Those skills learned in his goalie academy are really paying off!

Buffalo Bills cornerback Tre’Davious White was named the AFC Defensive Player of the Week after recording two interceptions during Buffalo’s (10-4) playoff-clinching, 17-10 win over the Pittsburgh Steelers in Week 15.

White, who on Tuesday earned the first Pro Bowl accolade of his young career, was the anchor of a stout Bills defense that forced five turnovers and held the Steelers (8-6) to just 226 net yards of offense—the fewest yards in a game for Pittsburgh since the 2013 season opener.

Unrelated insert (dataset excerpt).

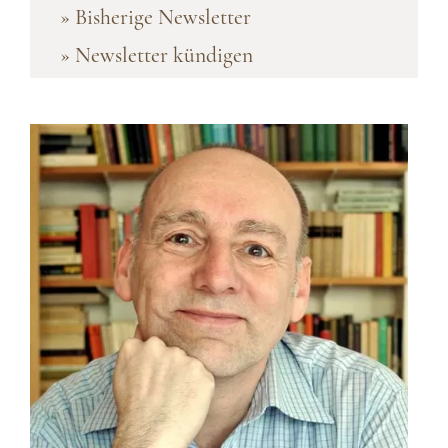
» Bisherige Newsletter
» Newsletter kündigen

This is White’s second time winning the AFC Defensive Player of the Week award, as he was also honored in Week 7’s win over the Miami Dolphins. White becomes the first Buffalo player to earn multiple Defensive Player of the Week accolades in the same season since 2013 (Mario Williams).

White also made four tackles and broke up two passes in the win over the Steelers. He allowed five catches (on nine targets) for 50 yards, picking off two Devlin “Duck” Hodges to raise his season-long total to six, tied for the league lead in INTs. White has also broken up 17 passes, tied for third in the NFL.

White and the Bills travel to Foxborough to face their AFC East rivals—the New England Patriots (11-3)—at 4:30 p.m. Saturday. If Buffalo wins out and the Patriots lose out (New England plays the Dolphins in Week 17) the Bills would win the AFC East championship.

As is, the Bills have already clinched their second playoff berth in the last three years, and Buffalo can finish no worse than fifth in the AFC.